Schließlich spielen Krokodile, Kälber und Kautschuk eine Rolle. Genau genommen bei Armbändern. Denn nur die wenigsten machen ihre Kaufentscheidung einer Uhr von dieser Materialwahl abhängig. Dahinter steckt aber ein beachtlicher Mehrwert. Apples 'Pimp your wrist' Parole, wie man mit Hermès-Armbändern eine Watch aufhübscht, beweist das deutlich. Die jüngste Liaison kommt auf Highheels daher: Jaeger-LeCoultre bereichert die Damenwelt mit einem bunten Armband des Luxus-Schuhlabels Louboutin. Hingegen sind einige Modelle der neuen IWC-Fliegeruhrenlinie mit Edel-Leder der italienischen Schuhmanufaktur Santoni ausgerüstet.

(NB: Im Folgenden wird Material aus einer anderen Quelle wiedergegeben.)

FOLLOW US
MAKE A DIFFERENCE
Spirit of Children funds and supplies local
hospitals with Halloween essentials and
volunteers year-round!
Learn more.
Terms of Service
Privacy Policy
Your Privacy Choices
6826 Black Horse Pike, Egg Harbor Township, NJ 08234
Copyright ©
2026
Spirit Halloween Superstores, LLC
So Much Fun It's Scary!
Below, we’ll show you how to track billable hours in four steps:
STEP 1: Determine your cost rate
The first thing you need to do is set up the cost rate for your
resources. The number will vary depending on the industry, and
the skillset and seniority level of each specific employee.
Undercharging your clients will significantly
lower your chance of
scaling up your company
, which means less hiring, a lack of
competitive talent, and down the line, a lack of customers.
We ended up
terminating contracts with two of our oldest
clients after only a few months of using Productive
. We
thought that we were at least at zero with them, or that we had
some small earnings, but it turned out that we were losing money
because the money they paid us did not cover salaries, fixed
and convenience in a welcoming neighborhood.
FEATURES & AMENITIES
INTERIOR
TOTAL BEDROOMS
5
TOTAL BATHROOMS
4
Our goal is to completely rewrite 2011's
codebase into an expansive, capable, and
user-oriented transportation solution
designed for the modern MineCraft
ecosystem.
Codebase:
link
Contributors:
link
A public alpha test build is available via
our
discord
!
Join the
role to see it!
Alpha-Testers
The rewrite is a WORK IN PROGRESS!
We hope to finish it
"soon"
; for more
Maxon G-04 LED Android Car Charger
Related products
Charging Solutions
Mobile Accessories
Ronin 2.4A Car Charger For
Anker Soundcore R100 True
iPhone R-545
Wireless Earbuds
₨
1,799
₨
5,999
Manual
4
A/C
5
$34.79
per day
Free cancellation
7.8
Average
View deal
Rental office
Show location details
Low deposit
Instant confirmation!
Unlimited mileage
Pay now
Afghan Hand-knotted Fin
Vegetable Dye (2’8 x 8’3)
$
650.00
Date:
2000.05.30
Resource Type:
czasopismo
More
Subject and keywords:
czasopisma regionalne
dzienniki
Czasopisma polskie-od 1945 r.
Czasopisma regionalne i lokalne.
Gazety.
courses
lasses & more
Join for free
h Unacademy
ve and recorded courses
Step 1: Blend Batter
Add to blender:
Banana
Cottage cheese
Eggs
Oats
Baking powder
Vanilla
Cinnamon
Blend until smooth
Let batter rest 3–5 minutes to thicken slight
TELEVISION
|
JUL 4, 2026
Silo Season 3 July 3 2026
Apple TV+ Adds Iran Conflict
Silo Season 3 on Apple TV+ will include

Bei Baume & Mercier erklärt CEO Alain Zimmermann, "bei mir bekommen Kunden schon bei Basismodellen echtes und kein geprägtes Alligatorleder." So ehrlich ist man auch bei Cartier, Montblanc und Jaeger-LeCoultre. Vacheron Constantin liefert gleich die drei Varianten, Alligator, Edelstahl und Kautschuk, mit.

Viele Marken nehmen jedoch bei Armbändern ein Downgrade vor. Der Grund liegt im Wareneinkauf, erst recht bei mehreren tausend Stück: Ein vernünftiges Alligatorlederband ist kaum unter 100 Euro zu haben, ein gepolstertes aus Nappaleder ab circa 30 Euro, noch günstiger sind Kautschuk- und Textilbänder. Die Verarbeitung ist zu berücksichtigen, dennoch zeigt sich eine deutliche Tendenz: farbige Nubuk- und Glattleder sowie geflochtene Textilbänder werden als Trend forciert. Vor allem für den finanzstärkeren Hipster-Nachfolgern, den Yuccis (Young Urban Creatives), mit denen etablierte Brands als neue Zielgruppe liebäugeln.

Drum prüfe, was man an sich bindet. Besonders betrifft das Lederbänder, die bei häufigem Tragen nach gut einem Jahr ausgetauscht werden sollten. Für ein Marken-Ersatzarmband 200 Euro, auch schnell über 300 Euro ohne Schließe einzukalkulieren. Ob aus Designgründen oder als Umsatztreiber, auf jeden Fall treten vermehrt kreative Bänder mit unüblichen Bandanstößen auf, die sich nicht mit günstigen Alternativherstellern bestücken lassen. Denn Ersatzarmbänder sind ein äußerst lukratives Zusatzgeschäft.